● **WHAT YOU WILL DO**
Write how many lines in the records below include the string "Autorizo". No other text should be given.

───── DATASET ENTRIES ─────

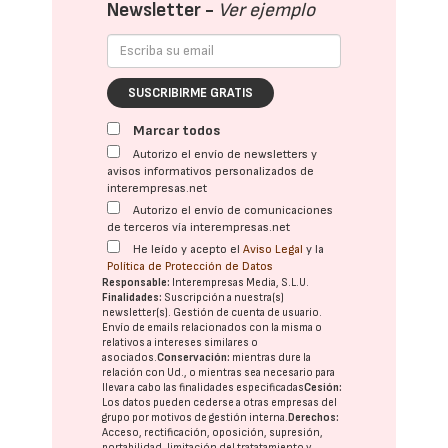
Newsletter -
Ver ejemplo
SUSCRIBIRME GRATIS
Marcar todos
Autorizo el envío de newsletters y
avisos informativos personalizados de
interempresas.net
Autorizo el envío de comunicaciones
de terceros vía interempresas.net
He leído y acepto el
Aviso Legal
y la
Política de Protección de Datos
Responsable:
Interempresas Media, S.L.U.
Finalidades:
Suscripción a nuestra(s)
newsletter(s). Gestión de cuenta de usuario.
Envío de emails relacionados con la misma o
relativos a intereses similares o
asociados.
Conservación:
mientras dure la
relación con Ud., o mientras sea necesario para
llevar a cabo las finalidades especificadas
Cesión:
Los datos pueden cederse a otras
empresas del
grupo
por motivos de gestión interna.
Derechos:
Acceso, rectificación, oposición, supresión,
portabilidad, limitación del tratatamiento y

─────

● **SOLUTION TO THIS PROBLEM**
2